At issue is not only the insidious nature of materials that inculcate anti-Israel biases disguised as history and multicultural lessons, but also the flaccid response by educators, elected officials and sometimes the mainstream Jewish community.
Examples abound and are surfacing from Massachusetts to California where concerned and sometimes angry parents are reacting.
In Williamson County, Tenn., one biased text asks students: "If a Palestinian suicide bomber kills several dozen Israeli teenagers in a Jerusalem restaurant, is that an act of terrorism or wartime retaliation against Israeli government policies and army actions?"
Complaints by a dozen angry parents - who were supported by their Jewish Federation - forced the publisher to remove the offending language from all electronic versions and future 10thand 11th-print editions.

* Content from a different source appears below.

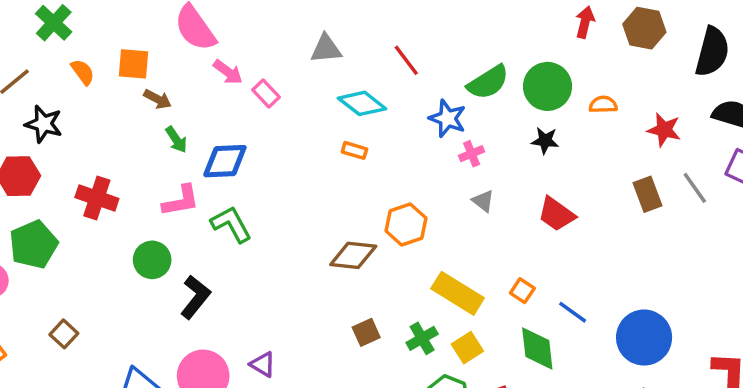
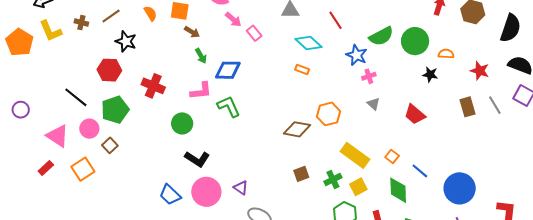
black star: (545, 141) -> (430, 74), moved
black L-shape: (195, 297) -> (197, 159), moved, turned 80
brown square: (64, 334) -> (110, 145), moved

The local Jewish Federation then joined with parents to help school officials better train teachers about the realities of Middle Eastern conflicts. In New York, preparatory materials for the famed Regents exam falsely claim that Israel prevailed militarily in 1948 only due to strong support from the United States. (There was almost none. The Soviet Union and Czechoslovakia were major allies). This is Arab propaganda, utilized to both demonize America and to explain the failure of the six Arab armies that attacked the tiny Jewish state.
In Albany, N.Y., an English teacher had her students write an essay, as part of a persuasive writing exercise, imagining themselves to be Nazis and assigned some of them the task of describing why Jews are evil. After this case came to light - the result of assertive parents - the School Superintendent publicly apologized and the teacher was removed from the classroom.

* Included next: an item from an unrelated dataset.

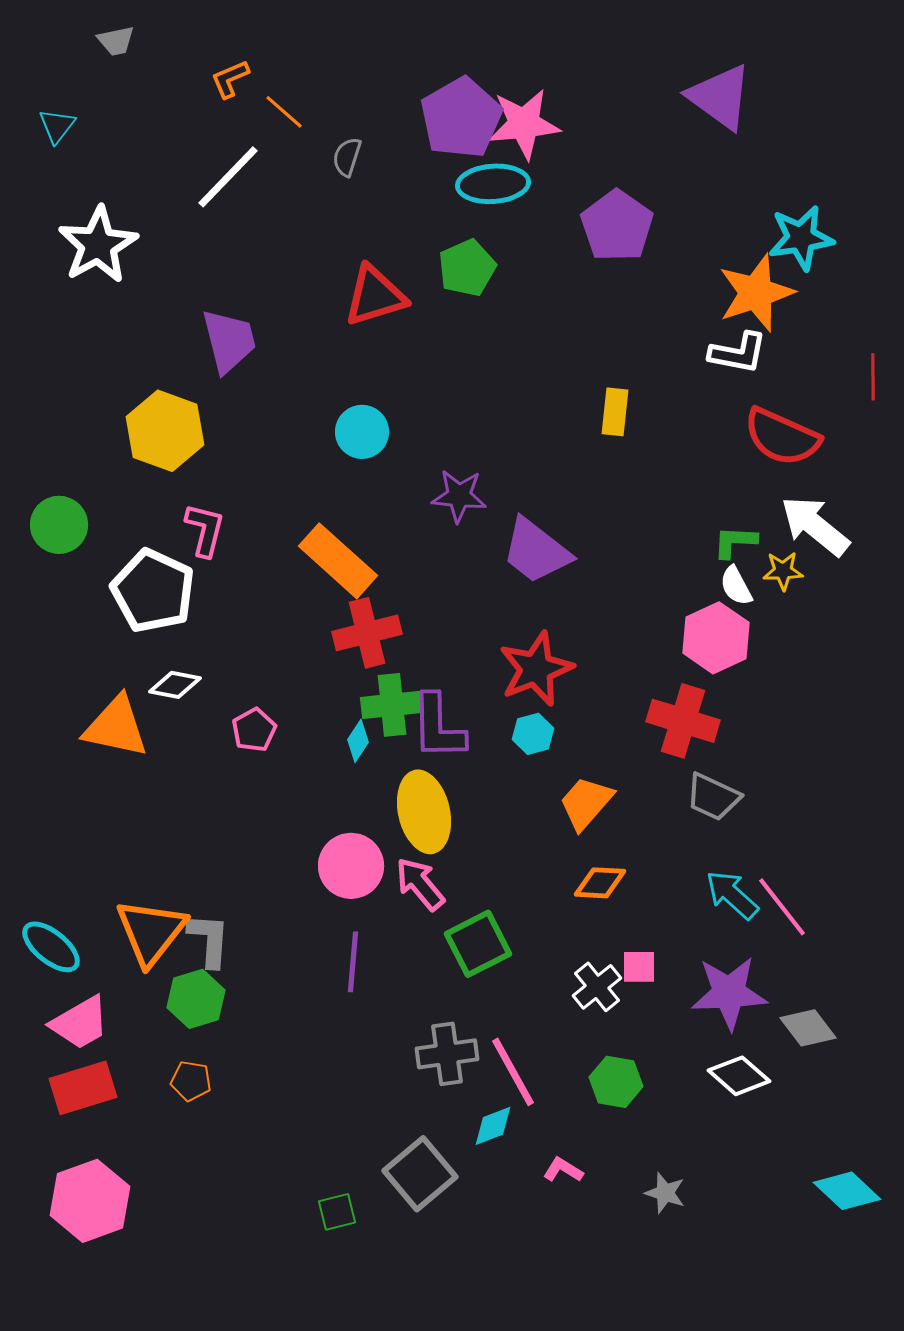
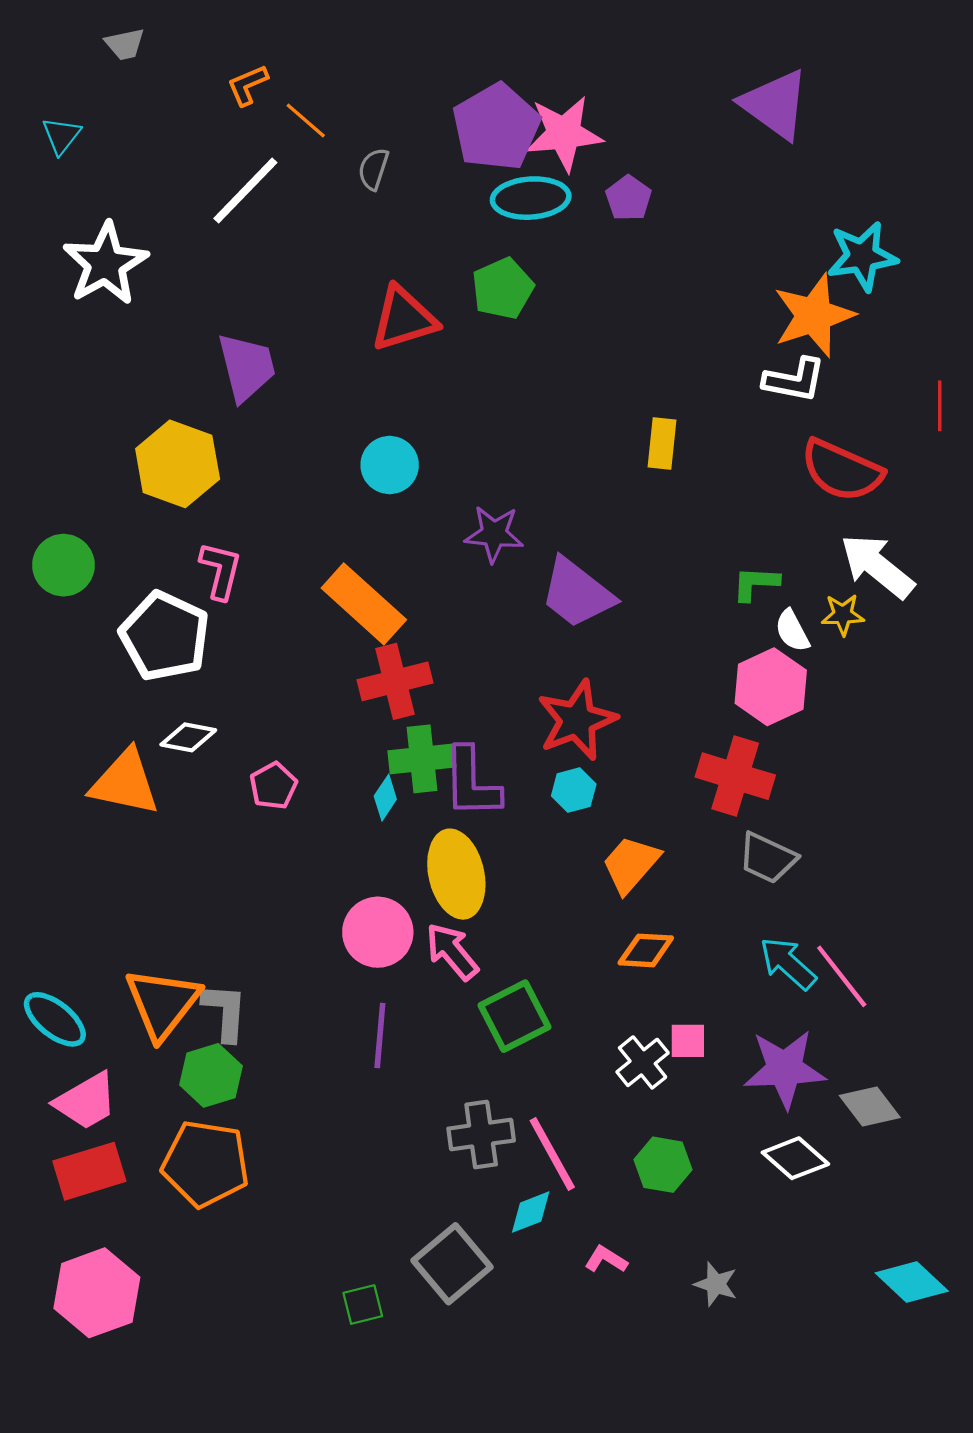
purple pentagon: (617, 226) -> (629, 198), moved, size x0.6
green L-shape: (735, 542) -> (756, 583), moved
orange pentagon: (191, 1081) -> (206, 1164), size x2.0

At Ethical Culture Fieldston School, a prep school in New York, administrators held an Israel-Palestine Day and, under the pretense of "evenhandedness," invited Rashid Khalidi and Tony Judt as featured speakers to represent "both sides" of the conflict. Both Khalidi and Judt believe the state of Israel should not exist. Rabbi Avi Weiss, one of the panelists, withdrew from the conference upon learning about the contents and opted instead to organize a counter-demonstration. The school refused to allow a single pro-Israel speaker at this event. Among the invited speakers were noted anti- Israel advocates Sara Roy from Harvard University, Kenneth Roth from Human Rights Watch and Fawaz Gerges from Georgetown University. Meanwhile, teachers instructed students not to speak to the protesters or the media, and the school's Principal announced at the end of the conference that they just heard a "comprehensive" analysis of the Middle East conflict from distinguished speakers and to remember that "the protesters are outnumbered." This event drew strong criticism from the Zionist Organization of America (ZOA), the Anti-Defamation League (ADL) and several politicians.
At the Campbell Middle School in Smyrna, Ga., a parent complained about an assignment that promoted a sympathetic understanding of Islamic treatment of women. Pro-Israel advocate Pam Geller reported that other lessons from the same curriculum written by InspirEd Educators Inc. "explain" homicide bombings and Jew hatred from the point of view of multicultural tolerance of Islam. One lesson describes a video left by a female Hamas homicide bomber who describes her act of martyrdom as "my most wanted wish that I asked G-d Almighty to fulfill." Another lesson in the curriculum is an editorial titled "A Palestinian's Plea" that concludes with: "It is not hard to understand why people would take their anger and frustration out on somebody, and it is understandable that person would be Jewish. It is the Jews that take our land, it is the Jews that destroy our homes and it is the Jews who have killed our children!" The school's Principal defended the assignment on the basis of teacher autonomy, but the Superintendent deemed the lesson inappropriate and declared that such materials need to be fully vetted before being placed in the hands of teachers.